Untuk semua kesuksesan yang diraih, karir gemilang Didier Drogba adalah salah satu kisah di mana tokoh utama harus melalui rintangan berat.
Lahir dan dibesarkan di metropolis padat Abidjan, Pantai Gading, dia keluar dari Afrika pada saat usia lima tahun, Drogba dikirim ke Prancis untuk tinggal bersama pamannya, Michel Goba, seorang pesepakbola profesional yang mengukir karir di kasta kedua sepakbola Prancis.
Krisis ekonomi yang sedang terjadi di Pantai Gading kala itu, membuat sang ibunda terpaksa untuk mengirim anak nya ke Perancis. Drogba bertemu dengan pamannya di bandara Charles de Gaulle, Paris. Setelah beberapa bulan sang anak tinggal di Prancis, orang tua Drogba berpandangan bahwa Drogba hanya akan fokus untuk pendidikan dan tidak menjadikan sepakbola sebagai prioritas utama, berbeda dengan Goba yang menjadikan sepakbola sebagai pekerjaanya. Namun, Goba tidak setuju dan sangat ingin menjadikan Drogba sebagai pesepakbola. Setelah berdiskusi dengan orang tuanya, akhirnya Goba memasukkan Drogba ke sebuah akademi sepakbola tanpa mengesampingkan kebutuhan akademis.
Drogba fokus menyelesaikan pendidikannya dan sepakbola hanya menjadi kegiatan paruh waktu. Ia pun melanjutkan pendidikannya di bangku perkuliahan hingga mendapatkan gelar sarjana di Universitas Maine dan sedikit mulai fokus bermain sepak bola di Le Mans.

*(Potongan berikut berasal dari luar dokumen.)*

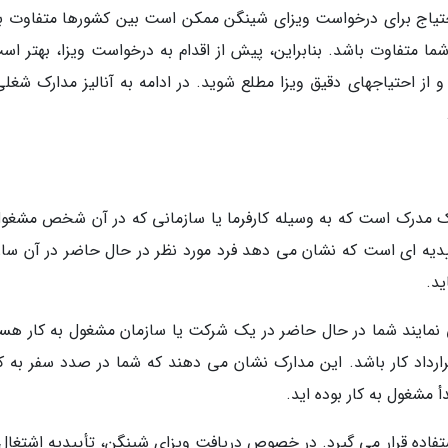
حتیاج برای درخواست ویزای شینگن ممکن است بین کشورها متفاوت ب
 متفاوت باشد. بنابراین، پیش از اقدام به درخواست ویزا، بهتر است
از احتیاجهای دقیق ویزا مطلع شوید. در ادامه به آنالیز مدارک شغلی
دیه اشتغال یا Employment Confirmation یک مدرک است که به وسیله کارفرما یا سازمانی که در آن شخص مش
دیه ای است که نشان می دهد فرد مورد نظر در حال حاضر در آن ساز
ید.
ی نمایند شما در حال حاضر در یک شرکت یا سازمان مشغول به کار هست
 قرارداد کار باشد. این مدارک نشان می دهند که شما در صدد سفر به ک
 مشغول به کار بوده اید.
ستفاده قرار می گیرد. در خصوص دریافت ویزای شینگن، تأییدیه اشتغال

Dalam meniti karir sepakbola nya, Drogba menemui banyak jalan terjal. Dirinya harus kerja ekstra untuk bisa masuk dalam skuat inti Le Mans. Beberapa tahun setelah nya bakat Drogba mulai tercium, banyak yang menganggap bahwa Drogba adalah berlian kasar yang berusaha beradaptasi dengan kehidupan pesepakbola profesional. Hingga pada akhirnya klub elit Prancis Marseille mengendus bakat nya dan berani membayar sebesar lebih dari 4 juta euro untuk mendapatkan servisnya. Tampil apik di Marseille, Drogba langsung menarik minat Chelsea hingga pada akhirnya ia bergabung dengan tim london tersebut.
Bermain gemilang dan menjadi sosok penting dalam tim yang dibelanya, Drogba dipercaya untuk menjadi ujung tombak Pantai Gading. Disinilah cerita bersejarah itu bermula.
Didier Drogba adalah legenda. Dia adalah pemain Afrika pertama yang mencetak 100 gol di Liga Primer Inggris. Selain menjadi kebanggaan benua Afrika, Drogba telah meninggalkan jejak sejarah yang tak terlupakan bagi rakyat Pantai Gading secara khusus dan masyarakat dunia secara umum.
Saking tenarnya Drogba di Pantai Gading, ada satu wilayah di Abidjan yang menggunakan nama Drogbakro. Pemimpin wilayah tersebut, Kouassi Augustin, mengaku seluruh penduduk di Drogbakro sangat mengidolakan sosok Didier Drogba.
Hingga pada akhirnya, Pada Oktober 2005, Drogba dan teman-teman nya berhasil mengalahkan Sudan 3-1 dan membawa Pantai Gading melaju ke putaran final Piala Dunia 2006 di Jerman. Di balik kegembiraan itu, para pemain memiliki kekhawatiran yang dalam. Pada saat itu Pantai Gading sedang terlibat perang saudara yang menewaskan empat ribu orang dan memaksa lebih dari satu juta orang mengungsi.
Kapten tim nasional Pantai gading mengundang media untuk masuk ke ruang ganti dan menyerahkan mikrofon kepada Drogba yang sudah menjadi ikon nasional.
Mereka berlutut di depan kamera dan mengatakan,
“Warga Pantai Gading dari utara, selatan, tengah, dan barat. Kami berlutut memohon kepada kalian untuk saling memaafkan. Negeri besar seperti Pantai Gading tidak bisa terus-menerus karam dalam kekacauan. Letakkan senjata kalian dan saling memaafkanlah.”
Permohonan Drogba di ruang ganti itu tidak sia-sia. Pemerintah dan para pasukan penentang untuk mengadakan gencatan senjata memulai perdamaian. Pada awal 2007, kedua belah pihak menandatangani perjanjian damai resmi yang menandai berakhirnya perang saudara.
Selain akan dikenang karena sempat menghentikan perang saudara yang terjadi di negara nya, Didier Drogba juga akan selalu dikenang sebagai salah satu striker tertajam yang pernah ada.